While Nextflow provides a module directive to simplify the module loading process, this is not currently compatible with the Slurm configuration on BlueBEAR. Instead, you can manually load modules using the beforeScript directive.

Let’s create a Python script which converts the first argument to uppercase and prints the result. Edit hello.nf and replace the CONVERTTOUPPER process with the code below.

hello.nf
process CONVERTTOUPPER { 
    beforeScript '''\
        module purge; module load bluebear
        module load bear-apps/2021b
        module load Python/3.9.6-GCCcore-11.2.0
    '''.stripIndent()  // (1)!

    input: 
    path y 

    output: 
    stdout 

    script: 
    """
    python $projectDir/convert_upper.py $y
    """
} 
  1. This removes the indentation of the multiline string which was done for improved readability.

You may now resubmit hello.sh and verify the output is the same as before.

In some cases you may want to run the workflow on a different machine or cluster. In this case, consider using containers.

Using containers

Nextflow processes can be configured to run in software containers. These are environments which have all the software dependencies installed and ready to run. BlueBEAR supports containerisation using Apptainer. This section walks through building a container and running it with Nextflow.

Add the following to your nextflow.config file to enable Apptainer for the workflow:

nextflow.config
apptainer {
    enabled = true
    autoMounts = true // (1)!
}
  1. This option is required so that the working directory for a process is automatically bind mounted in the container.

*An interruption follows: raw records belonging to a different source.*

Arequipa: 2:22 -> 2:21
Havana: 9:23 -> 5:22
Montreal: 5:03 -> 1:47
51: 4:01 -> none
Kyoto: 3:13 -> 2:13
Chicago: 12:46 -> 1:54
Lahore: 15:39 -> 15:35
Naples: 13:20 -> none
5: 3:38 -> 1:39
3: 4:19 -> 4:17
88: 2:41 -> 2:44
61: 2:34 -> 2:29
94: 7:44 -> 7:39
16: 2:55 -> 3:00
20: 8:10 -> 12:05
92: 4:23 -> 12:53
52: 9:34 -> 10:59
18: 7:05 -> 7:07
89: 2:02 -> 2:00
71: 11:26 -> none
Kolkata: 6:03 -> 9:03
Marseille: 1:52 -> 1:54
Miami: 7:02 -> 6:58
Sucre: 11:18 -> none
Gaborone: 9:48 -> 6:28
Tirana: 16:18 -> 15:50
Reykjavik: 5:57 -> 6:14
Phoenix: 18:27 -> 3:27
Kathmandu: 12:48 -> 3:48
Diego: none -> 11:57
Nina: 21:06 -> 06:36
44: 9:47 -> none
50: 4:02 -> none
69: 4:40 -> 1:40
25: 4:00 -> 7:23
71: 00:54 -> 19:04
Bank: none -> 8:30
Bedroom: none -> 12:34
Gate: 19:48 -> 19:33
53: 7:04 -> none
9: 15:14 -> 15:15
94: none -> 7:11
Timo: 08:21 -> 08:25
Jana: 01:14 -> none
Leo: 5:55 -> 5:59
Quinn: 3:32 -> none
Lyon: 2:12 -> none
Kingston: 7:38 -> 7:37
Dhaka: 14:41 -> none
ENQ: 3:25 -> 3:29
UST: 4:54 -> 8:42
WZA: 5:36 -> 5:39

You can specify a container for each process by adding the container directive. This can be a path to a local container image or a URI to an image stored in a container registry (see the Nextflow documentation for more information).

For this example, we will build a container for the CONVERTTOUPPER process. Create a file called convert_upper.def, this will be our Apptainer definition file. Copy the code below into this file. This defines a container based on Python 3.11 and copies the file convert_upper.py into /opt for use in the process.

convert_upper.def
Bootstrap: docker
From: python:3.11

%files
    convert_upper.py /opt

Build the container with the following command,

apptainer build convert_upper.sif convert_upper.def

Then, replace the CONVERTTOUPPER process in hello.nf with the following code. This tells the process to run our script within the container image we just built. Notice that the path to the Python script has changed to /opt/convert_upper.py. This is where we instructed the file to go in the convert_upper.def definition file.

hello.nf
process CONVERTTOUPPER { 
    container "$projectDir/convert_upper.sif"  // (1)!

    input: 
    path y 

    output: 
    stdout 

    script: 
    """
    python /opt/convert_upper.py $y
    """
} 
  1. The path to the container image in which to run the script for this process. This can also be a path to a remote OCI repository (e.g. on DockerHub or Quay.io).

You may now resubmit hello.sh and verify the output is the same as before.